▶ PROBLEM STATEMENT:
Both the line below containing "https://apis.worksmobile.com/r/$ (626, 647)" and the line containing "Mugs & Drinkware (93, 1369)", along with every line between them, should be repeated exactly; no other line belongs in the answer.

▶ THE RECORDS:
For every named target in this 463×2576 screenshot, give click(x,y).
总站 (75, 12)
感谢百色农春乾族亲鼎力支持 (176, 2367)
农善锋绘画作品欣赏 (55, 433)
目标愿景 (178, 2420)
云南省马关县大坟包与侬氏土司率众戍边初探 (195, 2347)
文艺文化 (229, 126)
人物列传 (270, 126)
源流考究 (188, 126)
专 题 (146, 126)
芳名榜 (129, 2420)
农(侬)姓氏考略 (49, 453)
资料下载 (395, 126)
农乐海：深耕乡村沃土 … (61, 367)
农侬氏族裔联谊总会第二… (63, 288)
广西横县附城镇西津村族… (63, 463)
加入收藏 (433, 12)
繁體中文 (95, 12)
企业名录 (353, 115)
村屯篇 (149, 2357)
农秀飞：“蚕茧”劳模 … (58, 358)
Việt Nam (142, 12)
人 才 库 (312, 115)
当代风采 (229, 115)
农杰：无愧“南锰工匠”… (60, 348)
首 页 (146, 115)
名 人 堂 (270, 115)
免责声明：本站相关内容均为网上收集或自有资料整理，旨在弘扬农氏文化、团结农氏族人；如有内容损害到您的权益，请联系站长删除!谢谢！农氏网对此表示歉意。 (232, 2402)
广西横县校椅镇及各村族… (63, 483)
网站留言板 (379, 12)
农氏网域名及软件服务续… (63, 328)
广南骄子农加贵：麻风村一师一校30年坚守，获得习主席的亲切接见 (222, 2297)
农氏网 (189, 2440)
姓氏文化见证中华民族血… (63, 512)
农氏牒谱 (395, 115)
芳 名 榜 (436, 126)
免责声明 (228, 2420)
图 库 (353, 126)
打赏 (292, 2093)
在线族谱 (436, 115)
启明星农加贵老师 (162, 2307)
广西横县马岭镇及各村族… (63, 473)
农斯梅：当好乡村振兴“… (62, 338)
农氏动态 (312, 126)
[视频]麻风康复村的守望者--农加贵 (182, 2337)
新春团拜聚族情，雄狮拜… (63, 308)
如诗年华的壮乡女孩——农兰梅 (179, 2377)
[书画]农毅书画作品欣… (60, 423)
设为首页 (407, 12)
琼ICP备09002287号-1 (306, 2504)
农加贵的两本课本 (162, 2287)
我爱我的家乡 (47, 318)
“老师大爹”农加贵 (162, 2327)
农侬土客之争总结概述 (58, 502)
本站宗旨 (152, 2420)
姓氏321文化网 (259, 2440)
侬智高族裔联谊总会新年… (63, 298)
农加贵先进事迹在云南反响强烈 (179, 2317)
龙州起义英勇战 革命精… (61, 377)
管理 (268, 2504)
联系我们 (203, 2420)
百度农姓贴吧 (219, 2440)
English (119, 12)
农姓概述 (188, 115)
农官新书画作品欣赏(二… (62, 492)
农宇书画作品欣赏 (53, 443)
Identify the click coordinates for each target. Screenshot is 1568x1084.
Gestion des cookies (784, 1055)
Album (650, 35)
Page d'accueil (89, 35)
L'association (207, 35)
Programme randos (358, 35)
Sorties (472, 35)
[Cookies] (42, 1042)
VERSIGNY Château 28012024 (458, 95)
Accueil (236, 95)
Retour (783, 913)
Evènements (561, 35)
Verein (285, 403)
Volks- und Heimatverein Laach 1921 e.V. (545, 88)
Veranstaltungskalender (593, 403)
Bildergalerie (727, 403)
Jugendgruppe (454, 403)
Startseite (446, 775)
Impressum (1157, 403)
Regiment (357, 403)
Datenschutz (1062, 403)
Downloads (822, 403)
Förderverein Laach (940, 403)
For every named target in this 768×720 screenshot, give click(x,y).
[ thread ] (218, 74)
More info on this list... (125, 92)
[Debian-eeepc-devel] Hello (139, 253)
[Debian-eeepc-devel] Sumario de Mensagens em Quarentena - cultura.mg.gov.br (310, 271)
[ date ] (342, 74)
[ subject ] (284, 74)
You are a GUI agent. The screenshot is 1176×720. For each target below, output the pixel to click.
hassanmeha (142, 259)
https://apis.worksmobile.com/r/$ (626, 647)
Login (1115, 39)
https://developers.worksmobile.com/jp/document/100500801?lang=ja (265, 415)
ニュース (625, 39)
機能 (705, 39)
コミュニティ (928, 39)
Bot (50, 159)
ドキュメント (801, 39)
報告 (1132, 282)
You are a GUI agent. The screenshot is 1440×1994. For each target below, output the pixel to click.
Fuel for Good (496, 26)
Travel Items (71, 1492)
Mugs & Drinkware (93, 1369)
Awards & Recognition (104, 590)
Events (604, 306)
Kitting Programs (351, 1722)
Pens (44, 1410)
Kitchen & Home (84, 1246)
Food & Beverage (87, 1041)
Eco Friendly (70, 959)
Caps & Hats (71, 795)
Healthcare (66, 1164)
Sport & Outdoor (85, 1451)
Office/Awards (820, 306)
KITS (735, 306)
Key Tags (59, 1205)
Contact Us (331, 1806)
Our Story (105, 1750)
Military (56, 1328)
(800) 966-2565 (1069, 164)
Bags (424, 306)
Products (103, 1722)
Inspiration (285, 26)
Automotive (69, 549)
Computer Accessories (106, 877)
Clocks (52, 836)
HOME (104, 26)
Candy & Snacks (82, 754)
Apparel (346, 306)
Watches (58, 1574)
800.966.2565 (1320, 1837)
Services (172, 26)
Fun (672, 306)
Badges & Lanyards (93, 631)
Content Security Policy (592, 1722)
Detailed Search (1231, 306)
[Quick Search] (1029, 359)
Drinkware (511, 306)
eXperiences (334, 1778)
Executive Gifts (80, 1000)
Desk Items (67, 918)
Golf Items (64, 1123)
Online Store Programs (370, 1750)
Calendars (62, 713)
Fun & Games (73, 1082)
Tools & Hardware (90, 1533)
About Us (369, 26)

▶ ANSWER BELOW:
https://apis.worksmobile.com/r/$ (626, 647)
Login (1115, 39)
https://developers.worksmobile.com/jp/document/100500801?lang=ja (265, 415)
ニュース (625, 39)
機能 (705, 39)
コミュニティ (928, 39)
Bot (50, 159)
ドキュメント (801, 39)
報告 (1132, 282)
You are a GUI agent. The screenshot is 1440×1994. For each target below, output the pixel to click.
Fuel for Good (496, 26)
Travel Items (71, 1492)
Mugs & Drinkware (93, 1369)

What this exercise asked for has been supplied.